If you’re still filing implant claims under D6010, you’ll get dental-only denials. CPT 21248 / 21249 are the gateway when implants restore function after medical loss.
Two Codes that Unlock Medical Coverage
21248: Partial jaw reconstruction with implants (< half arch).
21249: Complete jaw reconstruction with implants (full arch).
Scenarios That Pass Medical Necessity
- Trauma: Motorcycle accident fractures the mandible—implants are part of surgical reconstruction, not cosmetic replacement.
- Oncology: Post-tumor resection jaw defects (C06.9) where implants restore chewing and speech.
- Congenital: Cleft palate/lip reconstructions (Q35.9, Q37.9) needing implant-supported prosthetics.
Scenarios That Fail Every Time
These remain CDT-only (D6010, etc.) and are excluded by both dental and medical payers:
- Tooth loss from cavities or gum disease.
- Cosmetic-only replacements.
Your Preauthorization Checklist
- Narrative: explain trauma/oncology/congenital tie-in.
- Imaging: CBCT, panos.
- Reports: pathology, oncology notes, accident reports.

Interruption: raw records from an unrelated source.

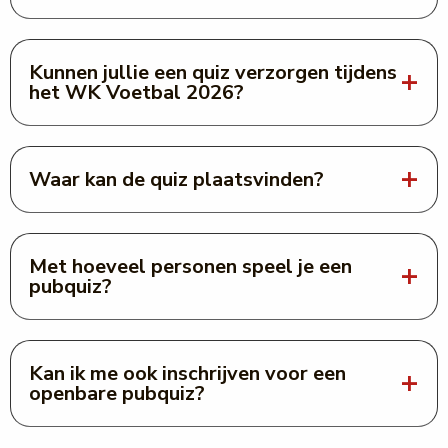
Kunnen jullie een quiz verzorgen tijdens
het WK Voetbal 2026?
Waar kan de quiz plaatsvinden?
Met hoeveel personen speel je een
pubquiz?
Kan ik me ook inschrijven voor een
openbare pubquiz?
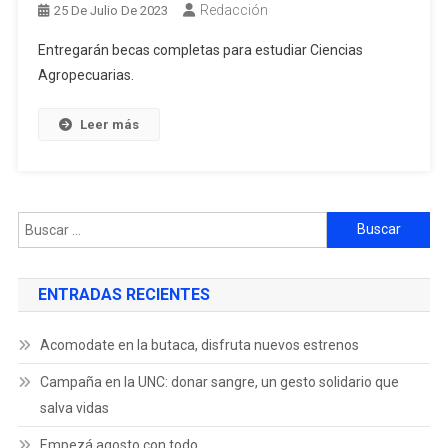
Redacción
25 De Julio De 2023
Entregarán becas completas para estudiar Ciencias
Agropecuarias.
Leer más
ENTRADAS RECIENTES
Acomodate en la butaca, disfruta nuevos estrenos
Campaña en la UNC: donar sangre, un gesto solidario que
salva vidas
Empezá agosto con todo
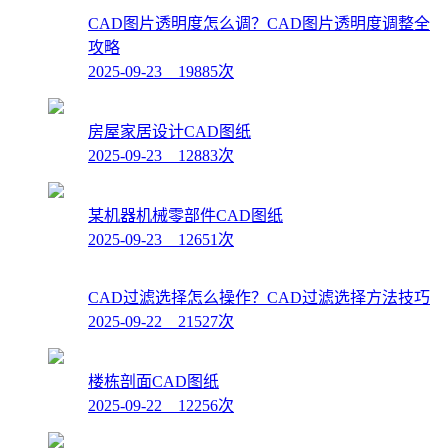
CAD图片透明度怎么调？CAD图片透明度调整全
攻略
2025-09-23 19885次
房屋家居设计CAD图纸
2025-09-23 12883次
某机器机械零部件CAD图纸
2025-09-23 12651次
CAD过滤选择怎么操作？CAD过滤选择方法技巧
2025-09-22 21527次
楼栋剖面CAD图纸
2025-09-22 12256次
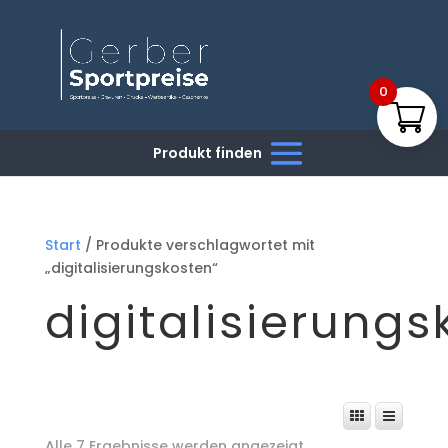
0
Start
/ Produkte verschlagwortet mit
„digitalisierungskosten“
digitalisierungs
Nach
Alle 7 Ergebnisse werden angezeigt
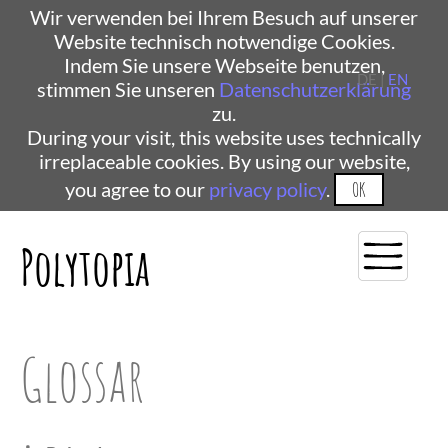
Wir verwenden bei Ihrem Besuch auf unserer
Website technisch notwendige Cookies.
Indem Sie unsere Webseite benutzen,
DE |
EN
stimmen Sie unseren
Datenschutzerklärung
zu.
During your visit, this website uses technically
irreplaceable cookies. By using our website,
you agree to our
privacy policy
.
OK
Polytopia
Glossar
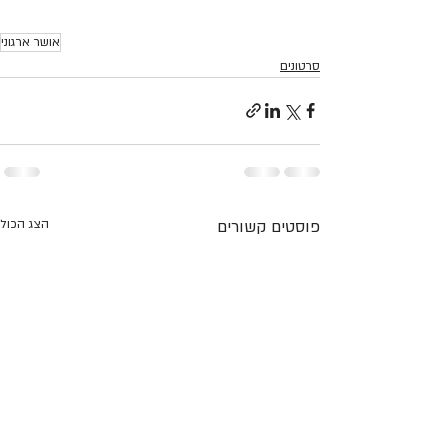
אושר ארגוני
סרטונים
פוסטים קשורים
הצג הכול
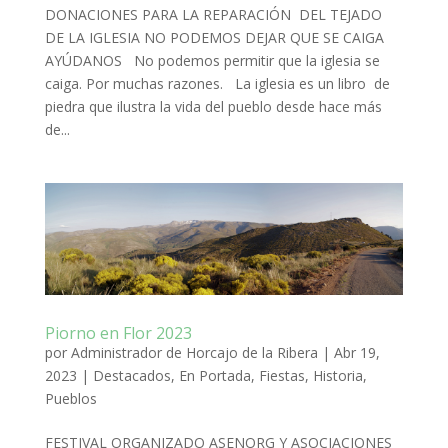
DONACIONES PARA LA REPARACIÓN DEL TEJADO
DE LA IGLESIA NO PODEMOS DEJAR QUE SE CAIGA
AYÚDANOS No podemos permitir que la iglesia se
caiga. Por muchas razones. La iglesia es un libro de
piedra que ilustra la vida del pueblo desde hace más
de...
Piorno en Flor 2023
por
Administrador de Horcajo de la Ribera
|
Abr 19,
2023
|
Destacados
,
En Portada
,
Fiestas
,
Historia
,
Pueblos
FESTIVAL ORGANIZADO ASENORG Y ASOCIACIONES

- Claim form: CMS-1500, CPT/ICD, proper modifiers.
- Auth number: record it on claim submission.
Payer Specifics to Remember
- Aetna/BCBS/UHC/Cigna/Humana: Preauth implants tied to reconstruction.
- Medicare: Covers only when part of cancer or trauma reconstruction. Since 2023, CMS recognizes dental services “inextricably linked” to cancer or transplant care.
- VA: Covers implants if service-connected or veteran is 100% disabled.